Source:A first course on topology. Robert Conover
Ex 6,pg 90
Problem
Let $S^1$ denote the unit circle as subspace of the Euclidean plane. Let T denote the (hollow)torus as subspace of 3-space with product topology that gets by
virtue of being
R$\times$ R $\times$ R
(Where each copy or R has its usual topology)
Let $S^1 \times S^1$ have the product topology and show that $S^1 \times S^1$ and T are homeomorphic
What I know
Here is a possible analytic def of T and some ideas I found
on how to do it.
http://www.homepages.ucl.ac.uk/~ucahjde/tg/html/topsp07.html
I know how to do homeomorphic problems
when simple,but this one baffles me.
Procedure is:
1.show it is bijection
2.Continuous
3.inverse exists
I can say $S^1 \times S^1$ are 2 closed circles and is continuous within the subspace of the torus. I don’t know how to show the math for it.
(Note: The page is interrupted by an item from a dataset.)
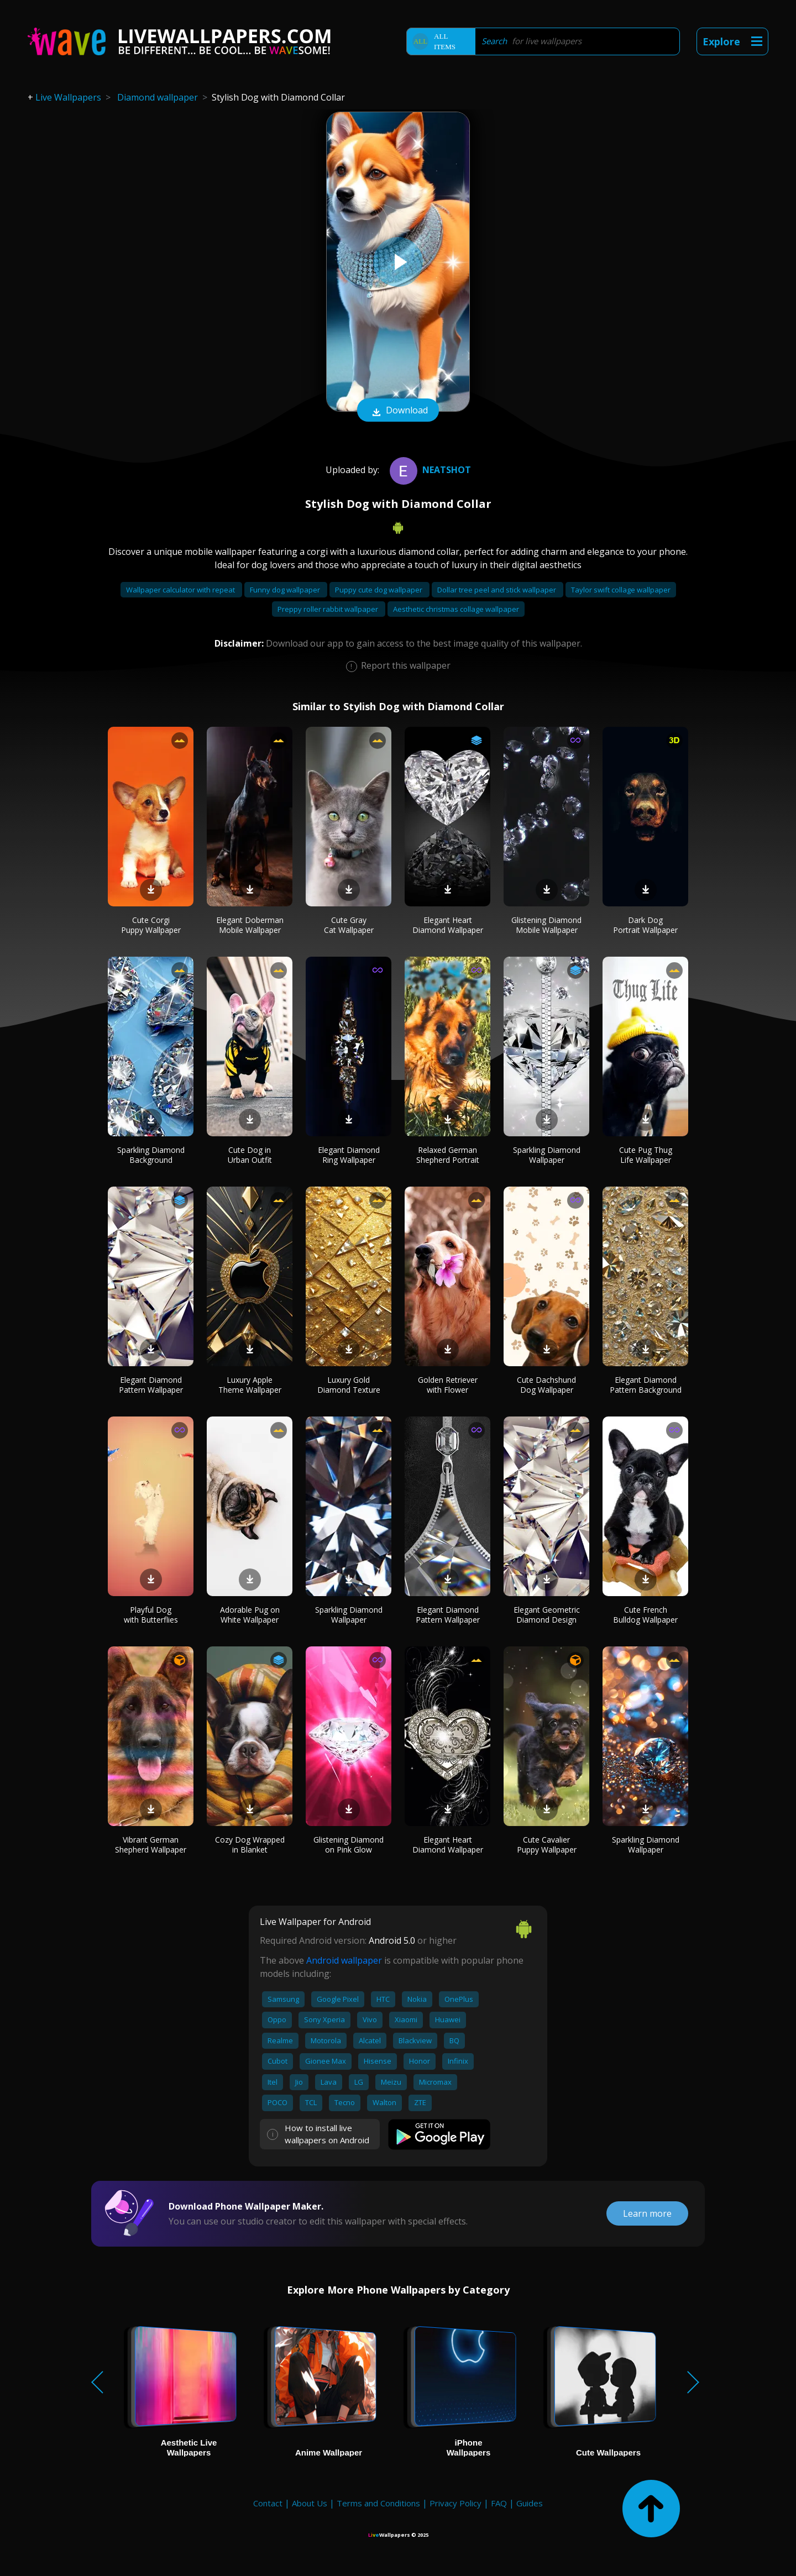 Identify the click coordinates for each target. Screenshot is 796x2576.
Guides (529, 2503)
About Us (309, 2503)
There does not seem any neat way to do
a bijection between a sphere and a torus that I can find.
Any help in showing the proof would be appreciated
Best Answer
Hint: $T$ is presumably given as a surface of revolution with a circle as the generatrix and a suitable axis of rotation. This description will immediately give the map you are looking for from $S^1 \times S^1$ to $T$. To prove that it is a homeomorphism, show that it is bijective and continuous and observe that an bijective continuous mapping between two compact hausdorff spaces is closed and hence its inverse is continuous.